Free cash, comprising budget turn-backs and new growth, was certified at $5.82 million last January, an amount equal to 12.7 percent of the town’s operating budget. That meets the town’s policy benchmark of having no less than 10 percent of the operating budget held in free cash, with a goal of 15 percent.
“What is your opinion on the free cash number?” select board member Jeffrey Handler asked Mince.
“It’s a conservative approach that gives us room in our budgets,” she said. “But on the flip side, it gives us that available pool of money to accomplish very important work.” It makes sense to keep free cash conservatively high, but Mince says she agrees with Schiavi that it’s important to budget based on available information “and what the trends are telling you, with that conservative buffer built in.” Ten percent isn’t a bad number, she said.
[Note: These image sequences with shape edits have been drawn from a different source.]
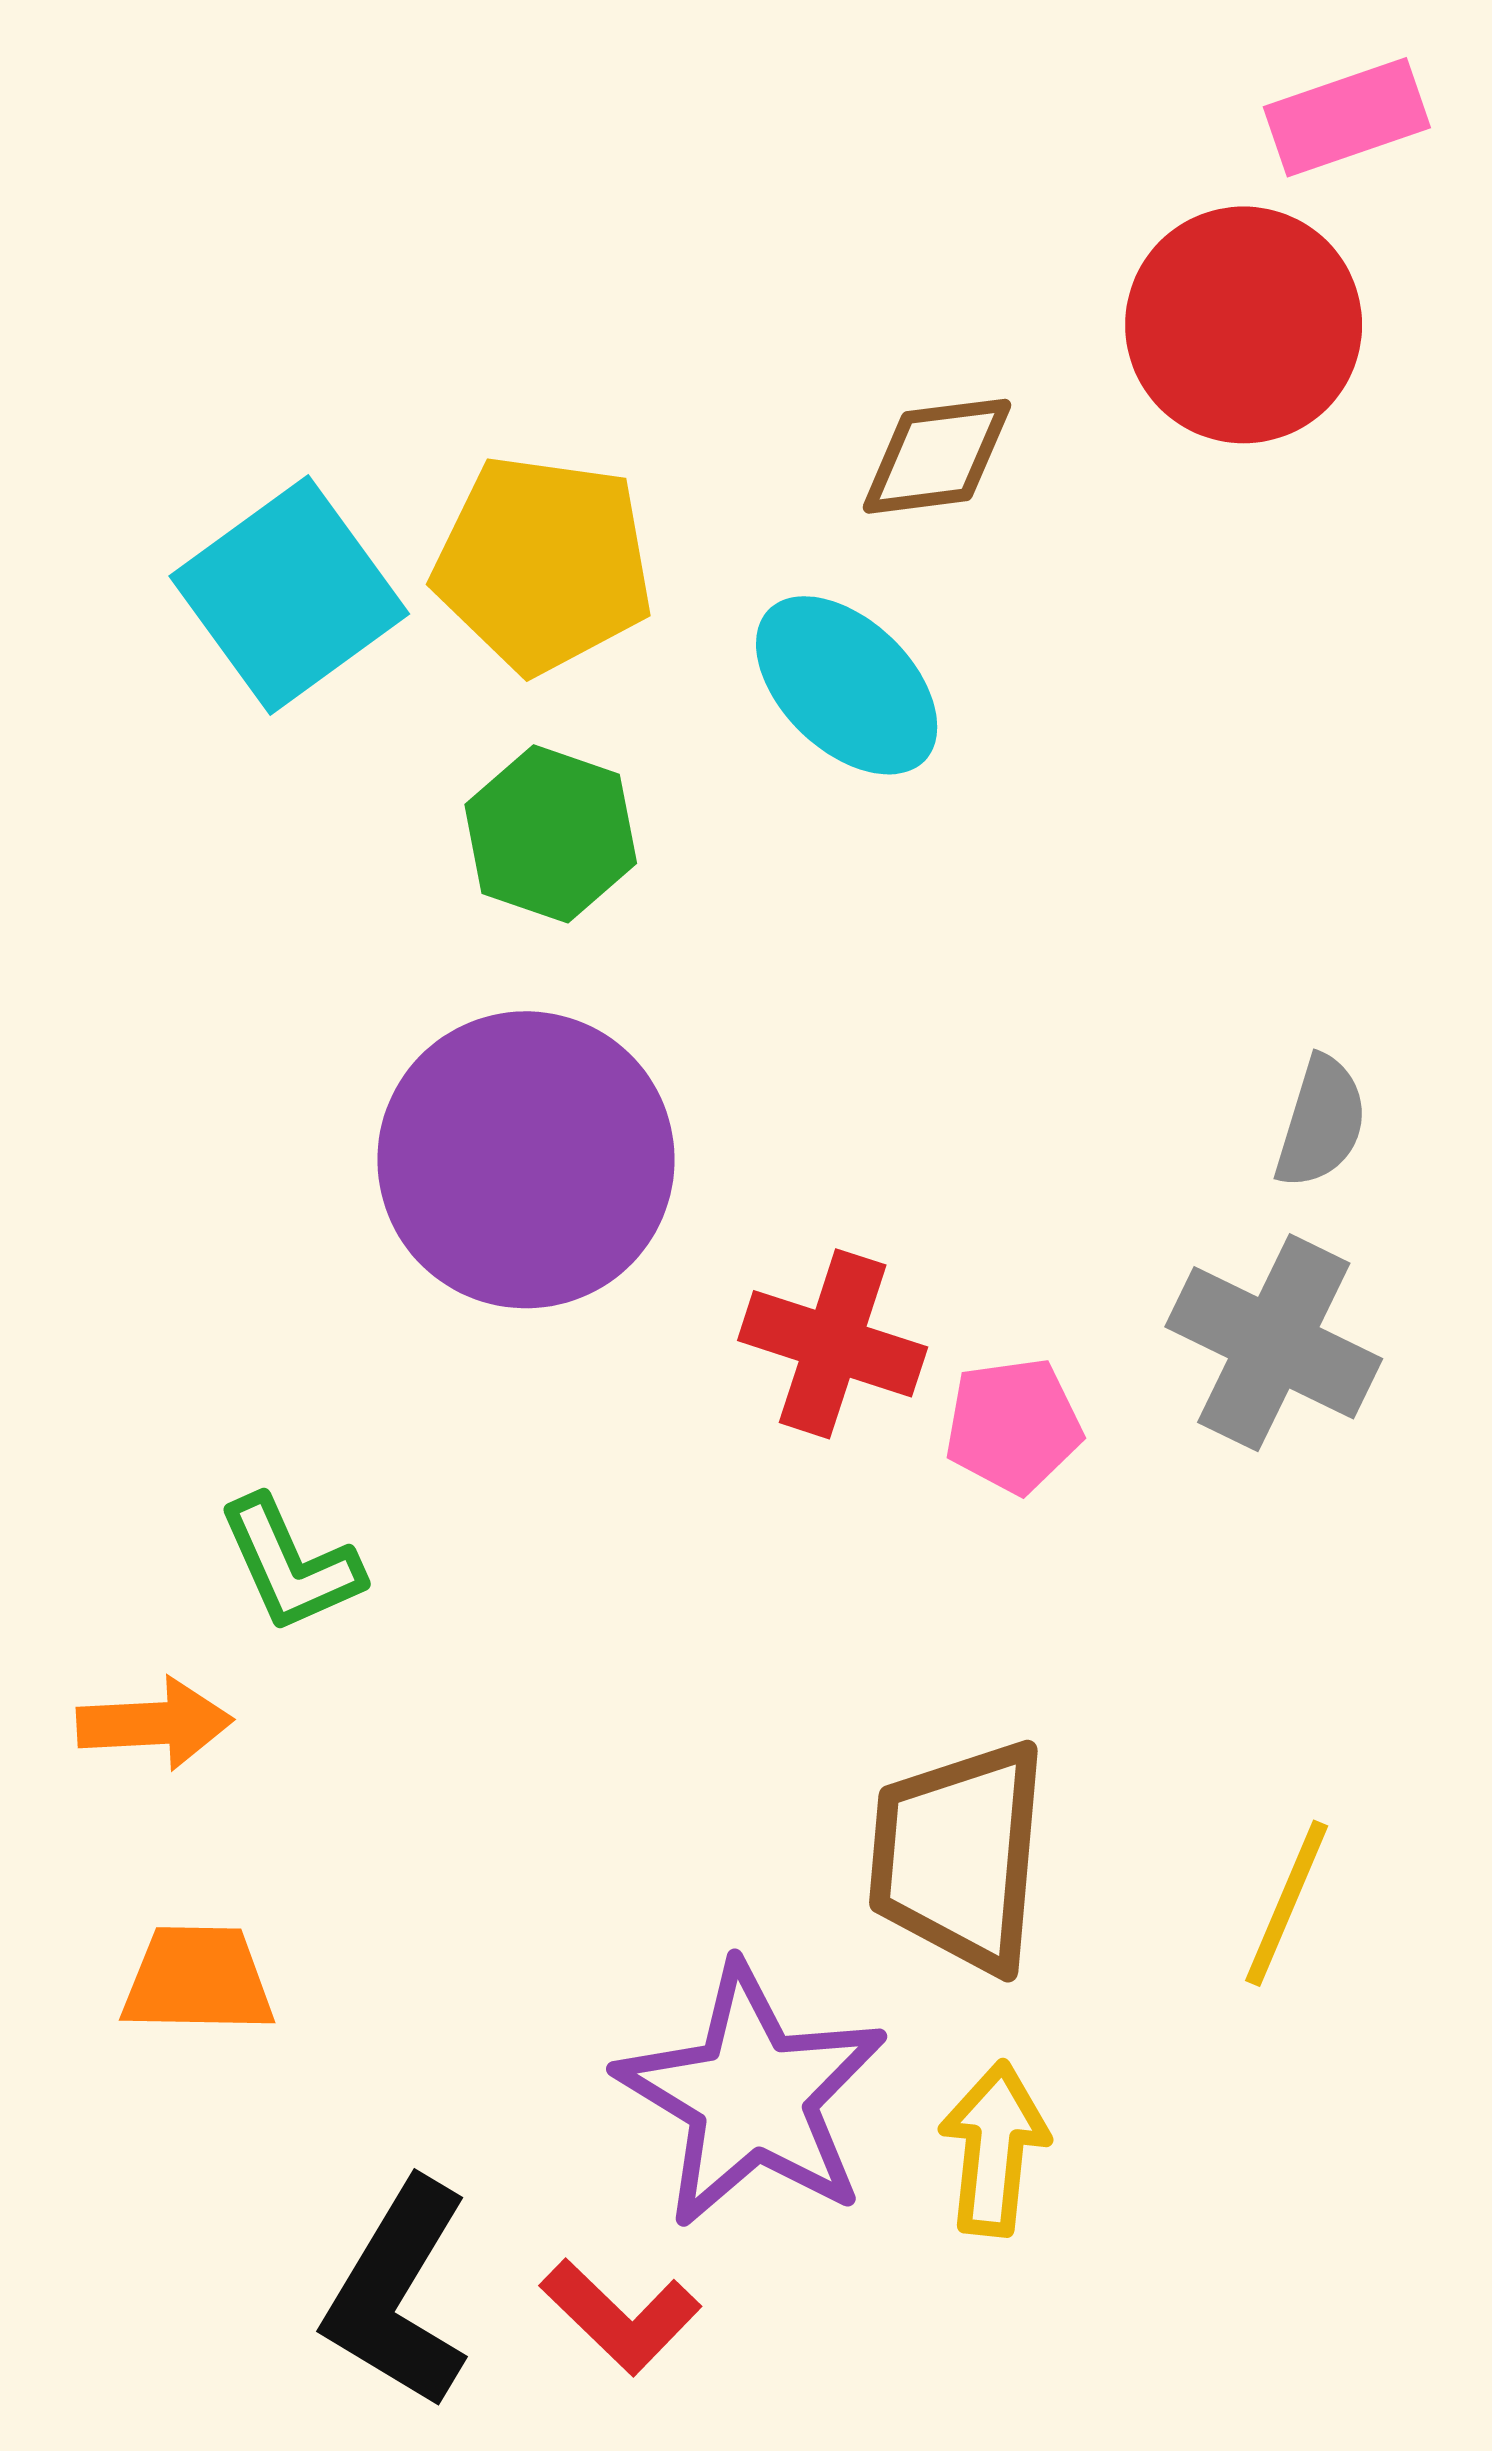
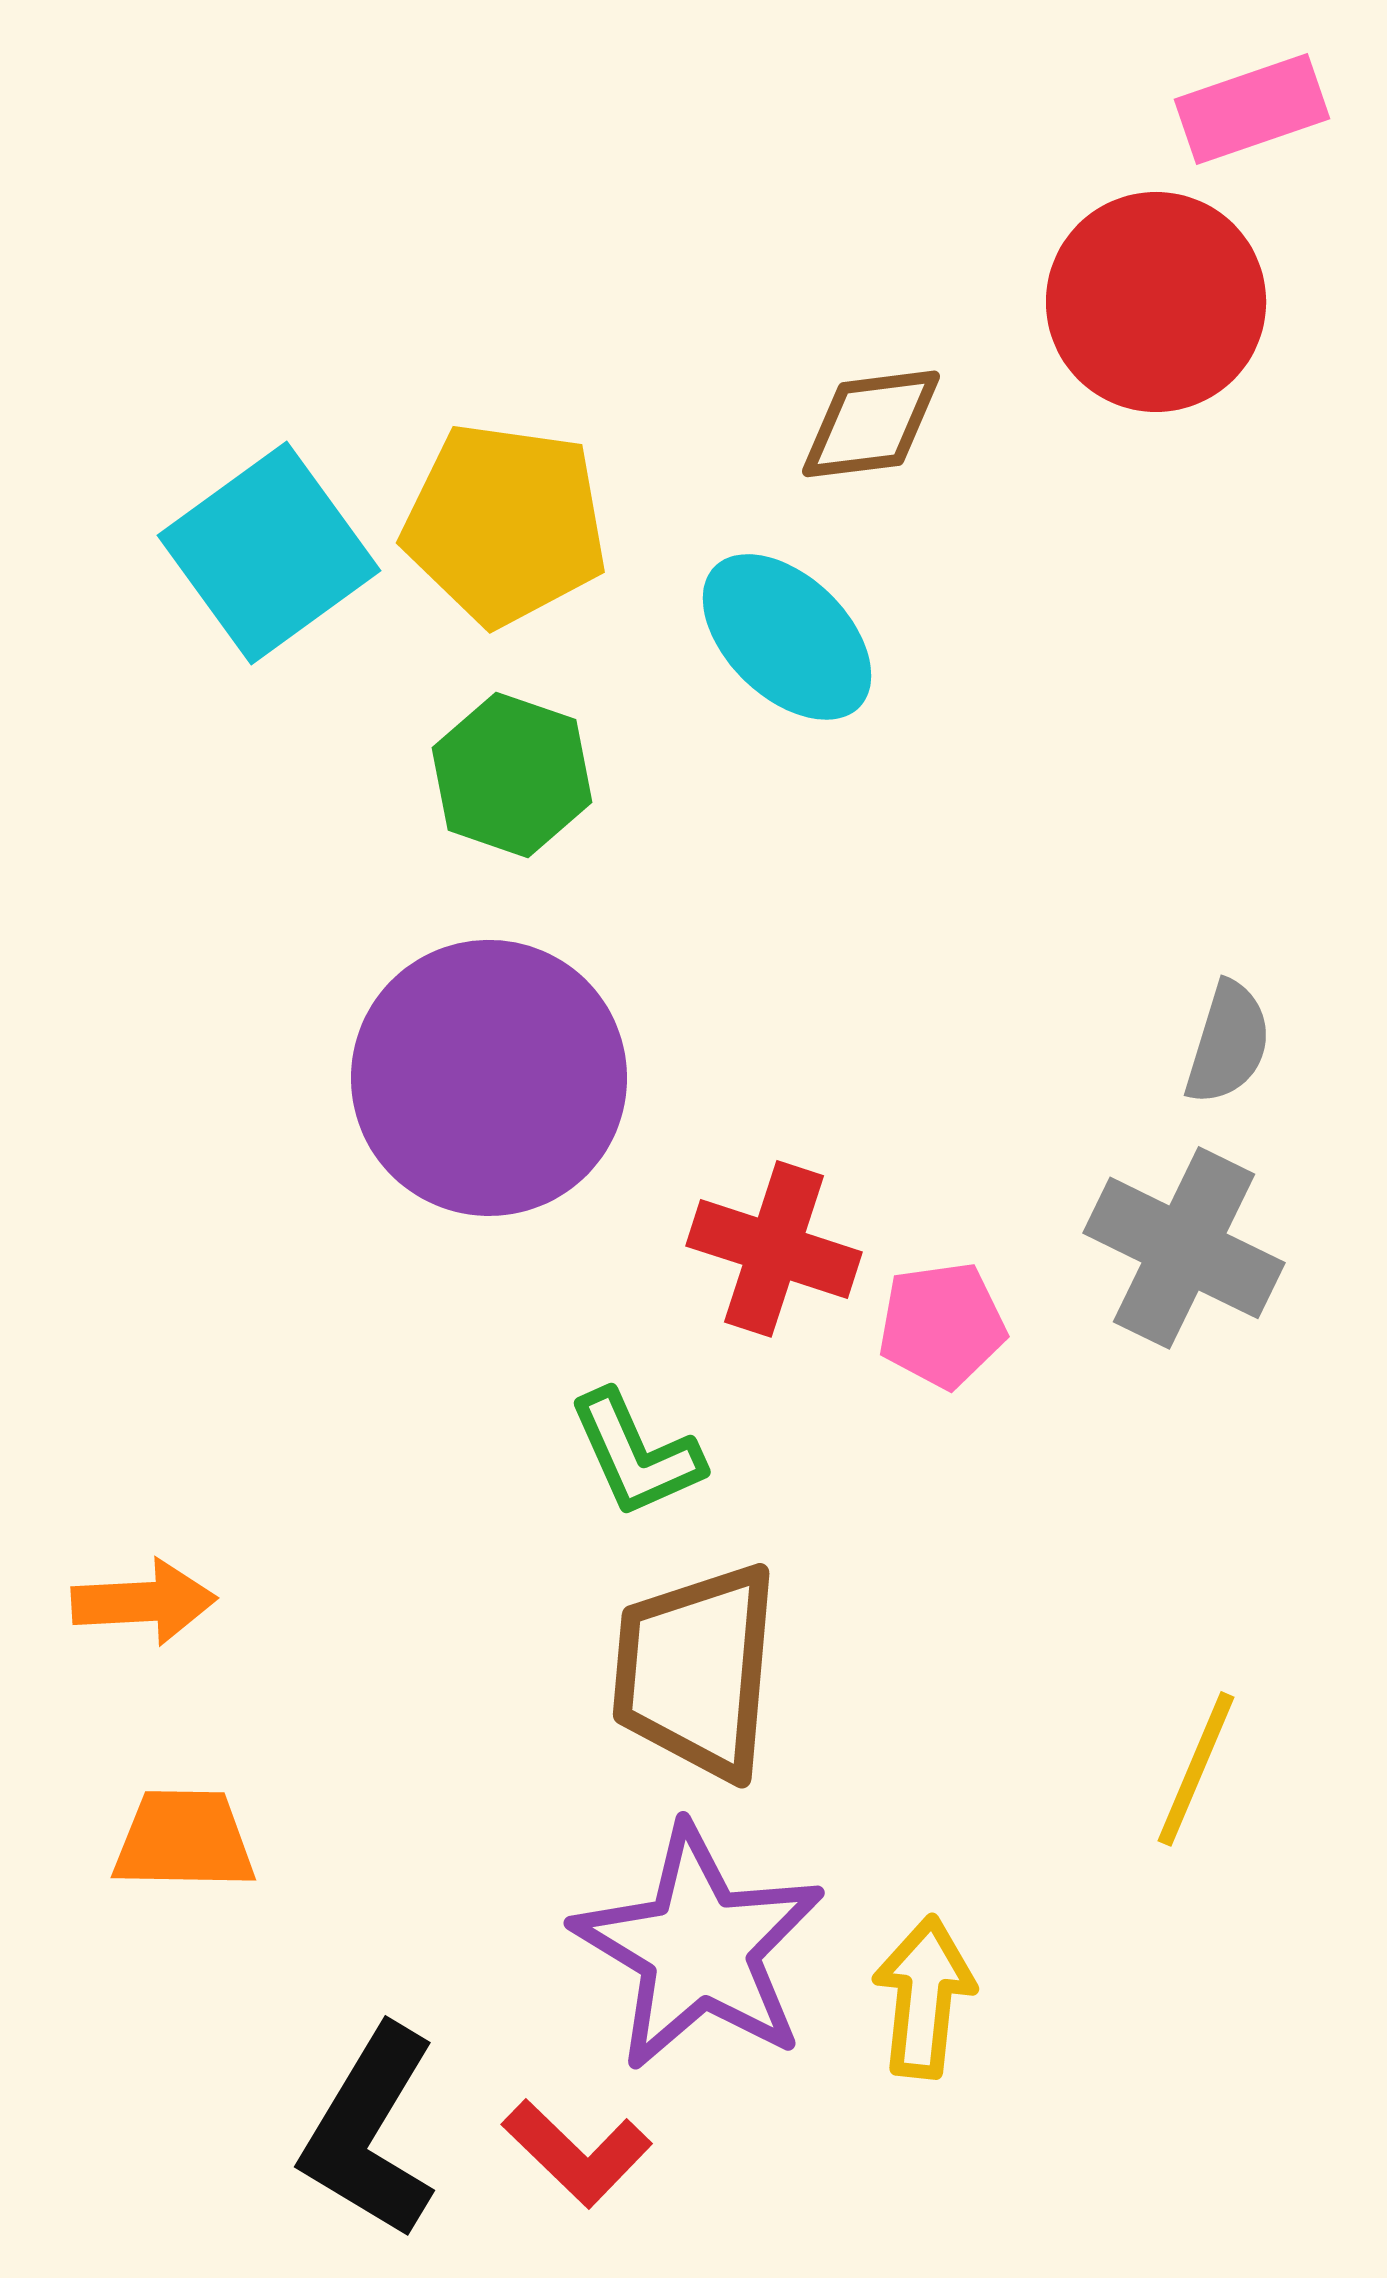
green L-shape: (290, 1564) -> (636, 1454), moved
brown trapezoid: (958, 1856) -> (696, 1671), moved

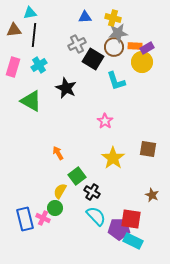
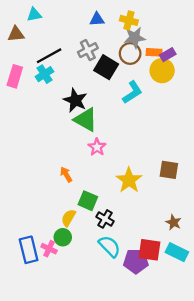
black line: (34, 35) -> (49, 56), moved, turned 55
cyan L-shape: (116, 81) -> (132, 92), turned -105
green triangle: (31, 101) -> (86, 120), moved
pink star: (105, 121) -> (97, 147), moved
green square: (77, 176) -> (88, 201), turned -30
cyan rectangle: (133, 241) -> (177, 252), moved

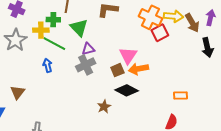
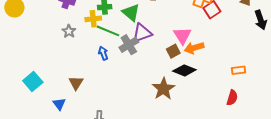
gray star: (15, 40) -> (69, 31), size x0.6
purple triangle: (88, 49) -> (142, 33), size x1.5
gray cross: (86, 65) -> (129, 45), moved
brown star: (104, 107) -> (163, 89), size x1.6

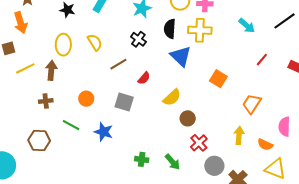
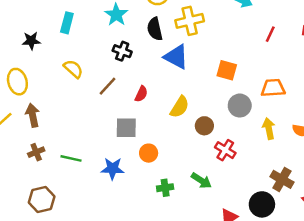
yellow ellipse: (63, 45) -> (17, 82), moved
orange circle: (86, 99) -> (149, 153), moved
orange trapezoid: (252, 104) -> (273, 88), turned 70
green line: (71, 125) -> (71, 158), moved
gray circle: (214, 166) -> (240, 106), moved

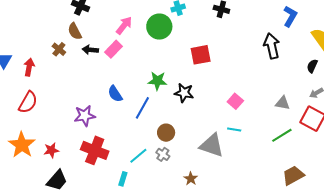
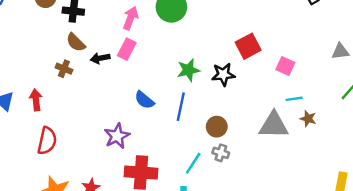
red square: (201, 55) -> (248, 46), moved
brown star: (191, 179) -> (308, 119), moved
“How the town chooses to use its free cash is a whole other conversation,” Handler said.
Schiavi said the town has to be careful about letting a number drive the budget to the point that it “drives us into a situation where we artificially cause stress and constraint on ourselves. And free cash can do that,” he said. If the free cash goal is too high, it can lead to unnecessary budget cutbacks or even layoffs, he said. Striking a balance is key, the town administrator said.
Select board Chair Donald Howell said he opposes using free cash for recurrent expenses, saying it’s best for one-time purchases. Rather than funding a too-high target for free cash, the revenue might be put to better use funding operational expenses. “It shouldn’t just be sitting there as an annual clearance sale,” he said. But with the town currently reliant on using free cash to fund capital projects, reducing free cash requires making sure there’s adequate budgeting for those big-ticket projects, Howell said.
The select board, finance committee and capital outlay committee will continue the dialogue with town staff, using insights from the fiscal 2025 budget to inform the next spending plan, which will go before voters at the spring town meeting.